For some students, science education begins and ends in high school. For others, however, it’s a course of study that knows no beginning or end.

For 2008 West Virginia Teacher of the Year Eric Kincaid, science was something that was part of his earliest days, even if he didn’t use that word for it. “I was always collecting specimens in middle school,” says Kincaid, a biology teacher at Morgantown High School in Morgantown, West Virginia. “‘Specimens’ is what my mother called them. I’d come home with little bugs and rocks and stuff like that in my pocket.”

Early on, this helped him see that education was something larger than just what happened at school. Learning could clearly take place anywhere, at anytime, something Kincaid says he learned from his grandfather who, although he had to drop out of school at age 13 to work, continued to educate himself. “He read everything he could and learned everything he could,” says Kincaid, noting his admiration. “His knowledge really blows me away even though he only has an eighth grade education.”

In his classes, Kincaid tries to help students see that education isn’t always about a scholastic context. He works to show them that scientists are doing research outside of the classroom walls all the time. What’s more, they’re often doing research that looks a lot like the genetic work he does with his AP kids, analyzing DNA, trying to diagnose genetic disorders, and even manipulating the genome.

“I like finding new articles or videos, because the kids really like getting those news stories. I like showing the kids what the potential is. A couple of times I’ve found things that were published the day I showed it to them, so they can see it’s not just coming from their text books, this is information that is coming up all the time,” he says. “I also want to try to get kids to get the information on their own, to teach them how to use the tools that we have that will allow them to get information, and remember it, and use it, and apply it. If I can do that, then I’m pretty happy, because the amount of information we’re getting now is amazing. There is no way you can actually remember it all. If we can give them the tools to get information on their own, then they have a better chance of being successful.”

Of course, there’s also the learning that goes on for students after they leave his class, that’s the kind of learning that may end up taking students much deeper into science than their teacher will ever go. For Kincaid, a student who can outdo him is a dream come true.

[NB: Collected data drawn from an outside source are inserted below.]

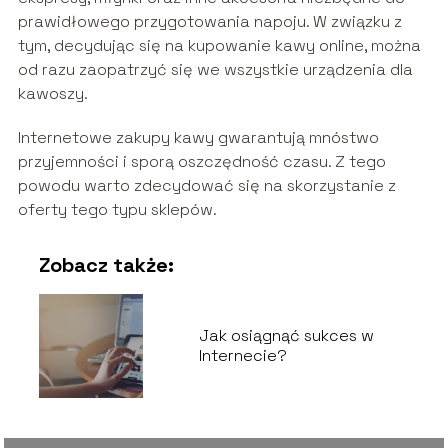
prawidłowego przygotowania napoju. W związku z
tym, decydując się na kupowanie kawy online, można
od razu zaopatrzyć się we wszystkie urządzenia dla
kawoszy.
Internetowe zakupy kawy gwarantują mnóstwo
przyjemności i sporą oszczędność czasu. Z tego
powodu warto zdecydować się na skorzystanie z
oferty tego typu sklepów.
Zobacz także:
Jak osiągnąć sukces w
Internecie?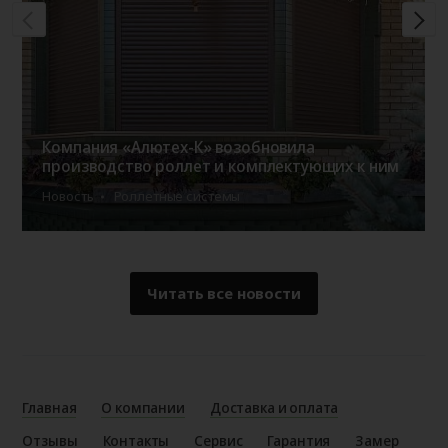
Компания «Алютех-К» возобновила
производство роллет и комплектующих к ним
Новость
Роллетные системы
Читать все новости
Главная
О компании
Доставка и оплата
Отзывы
Контакты
Сервис
Гарантия
Замер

One of his favorite memories of teaching involves a very reserved pupil who had just lost her father and didn’t seem engaged in class. “It was amazing what her academic ability was, but she was very quiet, never said a whole lot,” he says. “That was just as I was starting to try to teach genes and different genome studies, and she ended up taking what I taught her and going into that research on her own.”

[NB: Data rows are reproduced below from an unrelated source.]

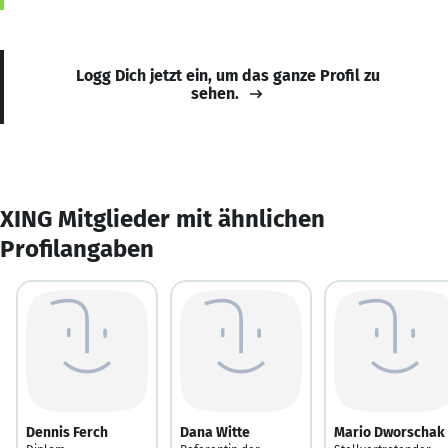
Logg Dich jetzt ein, um das ganze Profil zu
sehen.
XING Mitglieder mit ähnlichen
Profilangaben
Dennis Ferch
Dana Witte
Mario Dworschak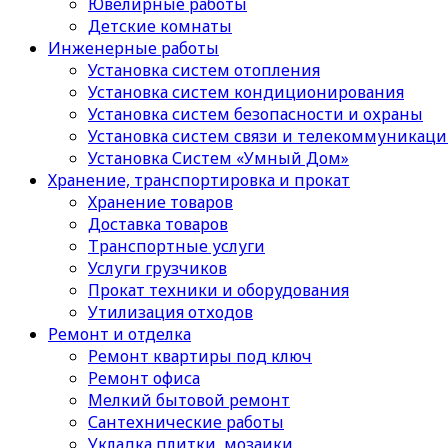
Ювелирные работы
Детские комнаты
Инженерные работы
Установка систем отопления
Установка систем кондиционирования
Установка систем безопасности и охраны
Установка систем связи и телекоммуникац
Установка Систем «Умный Дом»
Хранение, транспортировка и прокат
Хранение товаров
Доставка товаров
Транспортные услуги
Услуги грузчиков
Прокат техники и оборудования
Утилизация отходов
Ремонт и отделка
Ремонт квартиры под ключ
Ремонт офиса
Мелкий бытовой ремонт
Сантехнические работы
Укладка плитки, мозаики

Today, that shy, reserved student is working on a combined M.D./Ph.D. at Harvard University. “She is doing cancer research, she wanted to fight the cancer that killed her dad,” says Kincaid. And now, she’s the one offering words of encouragement: “She writes, ‘Keep up those genomic studies, keep looking at those techniques and all that, because that’s what enabled me to get ahead,’” he says. “That’s why I’m here now.”